◆ Activity ◆
Reproduce the records below in their entirety, exactly as shown.

◆ Given records ◆
_____

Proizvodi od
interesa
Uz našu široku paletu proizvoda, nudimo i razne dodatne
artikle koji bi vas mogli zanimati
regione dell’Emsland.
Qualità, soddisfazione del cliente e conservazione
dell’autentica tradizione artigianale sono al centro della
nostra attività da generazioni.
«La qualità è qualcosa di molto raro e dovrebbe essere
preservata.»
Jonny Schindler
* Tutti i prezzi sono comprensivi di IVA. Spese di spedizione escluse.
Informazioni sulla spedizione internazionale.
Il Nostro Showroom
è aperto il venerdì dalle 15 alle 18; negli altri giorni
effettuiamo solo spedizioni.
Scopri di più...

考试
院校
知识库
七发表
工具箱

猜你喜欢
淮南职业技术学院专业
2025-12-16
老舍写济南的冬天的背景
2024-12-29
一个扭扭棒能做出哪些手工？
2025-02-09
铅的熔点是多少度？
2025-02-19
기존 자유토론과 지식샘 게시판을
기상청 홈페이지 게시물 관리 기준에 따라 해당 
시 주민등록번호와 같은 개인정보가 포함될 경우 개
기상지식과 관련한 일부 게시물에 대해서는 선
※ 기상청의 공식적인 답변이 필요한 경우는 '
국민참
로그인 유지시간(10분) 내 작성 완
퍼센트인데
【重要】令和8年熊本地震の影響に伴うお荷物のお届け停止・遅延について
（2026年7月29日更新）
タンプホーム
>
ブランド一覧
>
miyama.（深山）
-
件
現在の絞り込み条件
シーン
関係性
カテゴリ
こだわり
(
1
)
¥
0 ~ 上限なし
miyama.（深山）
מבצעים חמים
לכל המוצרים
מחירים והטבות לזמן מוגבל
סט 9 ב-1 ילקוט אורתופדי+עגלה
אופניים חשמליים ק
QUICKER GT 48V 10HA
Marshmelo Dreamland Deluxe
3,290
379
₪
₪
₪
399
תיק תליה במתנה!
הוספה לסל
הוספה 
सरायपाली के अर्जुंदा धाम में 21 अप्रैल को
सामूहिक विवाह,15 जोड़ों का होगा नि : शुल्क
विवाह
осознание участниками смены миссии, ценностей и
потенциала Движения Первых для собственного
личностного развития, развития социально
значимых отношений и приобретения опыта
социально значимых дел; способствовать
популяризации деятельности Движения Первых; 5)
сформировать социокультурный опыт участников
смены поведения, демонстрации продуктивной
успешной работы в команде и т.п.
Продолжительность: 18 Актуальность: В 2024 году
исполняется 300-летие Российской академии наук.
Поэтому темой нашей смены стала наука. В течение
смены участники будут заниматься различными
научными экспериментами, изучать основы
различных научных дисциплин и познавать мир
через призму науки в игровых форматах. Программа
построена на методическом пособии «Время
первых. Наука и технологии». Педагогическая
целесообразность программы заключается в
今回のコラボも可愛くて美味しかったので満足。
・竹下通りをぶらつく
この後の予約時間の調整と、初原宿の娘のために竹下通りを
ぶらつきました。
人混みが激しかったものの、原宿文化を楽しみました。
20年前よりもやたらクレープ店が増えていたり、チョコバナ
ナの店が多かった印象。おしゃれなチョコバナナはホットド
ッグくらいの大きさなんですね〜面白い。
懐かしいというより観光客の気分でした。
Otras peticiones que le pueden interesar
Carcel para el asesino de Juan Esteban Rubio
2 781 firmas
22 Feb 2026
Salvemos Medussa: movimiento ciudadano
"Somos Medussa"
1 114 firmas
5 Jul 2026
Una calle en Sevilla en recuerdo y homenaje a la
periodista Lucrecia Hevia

_____

◆ Result of this exercise ◆
Proizvodi od
interesa
Uz našu široku paletu proizvoda, nudimo i razne dodatne
artikle koji bi vas mogli zanimati
regione dell’Emsland.
Qualità, soddisfazione del cliente e conservazione
dell’autentica tradizione artigianale sono al centro della
nostra attività da generazioni.
«La qualità è qualcosa di molto raro e dovrebbe essere
preservata.»
Jonny Schindler
* Tutti i prezzi sono comprensivi di IVA. Spese di spedizione escluse.
Informazioni sulla spedizione internazionale.
Il Nostro Showroom
è aperto il venerdì dalle 15 alle 18; negli altri giorni
effettuiamo solo spedizioni.
Scopri di più...

考试
院校
知识库
七发表
工具箱

猜你喜欢
淮南职业技术学院专业
2025-12-16
老舍写济南的冬天的背景
2024-12-29
一个扭扭棒能做出哪些手工？
2025-02-09
铅的熔点是多少度？
2025-02-19
기존 자유토론과 지식샘 게시판을
기상청 홈페이지 게시물 관리 기준에 따라 해당 
시 주민등록번호와 같은 개인정보가 포함될 경우 개
기상지식과 관련한 일부 게시물에 대해서는 선
※ 기상청의 공식적인 답변이 필요한 경우는 '
국민참
로그인 유지시간(10분) 내 작성 완
퍼센트인데
【重要】令和8年熊本地震の影響に伴うお荷物のお届け停止・遅延について
（2026年7月29日更新）
タンプホーム
>
ブランド一覧
>
miyama.（深山）
-
件
現在の絞り込み条件
シーン
関係性
カテゴリ
こだわり
(
1
)
¥
0 ~ 上限なし
miyama.（深山）
מבצעים חמים
לכל המוצרים
מחירים והטבות לזמן מוגבל
סט 9 ב-1 ילקוט אורתופדי+עגלה
אופניים חשמליים ק
QUICKER GT 48V 10HA
Marshmelo Dreamland Deluxe
3,290
379
₪
₪
₪
399
תיק תליה במתנה!
הוספה לסל
הוספה 
सरायपाली के अर्जुंदा धाम में 21 अप्रैल को
सामूहिक विवाह,15 जोड़ों का होगा नि : शुल्क
विवाह
осознание участниками смены миссии, ценностей и
потенциала Движения Первых для собственного
личностного развития, развития социально
значимых отношений и приобретения опыта
социально значимых дел; способствовать
популяризации деятельности Движения Первых; 5)
сформировать социокультурный опыт участников
смены поведения, демонстрации продуктивной
успешной работы в команде и т.п.
Продолжительность: 18 Актуальность: В 2024 году
исполняется 300-летие Российской академии наук.
Поэтому темой нашей смены стала наука. В течение
смены участники будут заниматься различными
научными экспериментами, изучать основы
различных научных дисциплин и познавать мир
через призму науки в игровых форматах. Программа
построена на методическом пособии «Время
первых. Наука и технологии». Педагогическая
целесообразность программы заключается в
今回のコラボも可愛くて美味しかったので満足。
・竹下通りをぶらつく
この後の予約時間の調整と、初原宿の娘のために竹下通りを
ぶらつきました。
人混みが激しかったものの、原宿文化を楽しみました。
20年前よりもやたらクレープ店が増えていたり、チョコバナ
ナの店が多かった印象。おしゃれなチョコバナナはホットド
ッグくらいの大きさなんですね〜面白い。
懐かしいというより観光客の気分でした。
Otras peticiones que le pueden interesar
Carcel para el asesino de Juan Esteban Rubio
2 781 firmas
22 Feb 2026
Salvemos Medussa: movimiento ciudadano
"Somos Medussa"
1 114 firmas
5 Jul 2026
Una calle en Sevilla en recuerdo y homenaje a la
periodista Lucrecia Hevia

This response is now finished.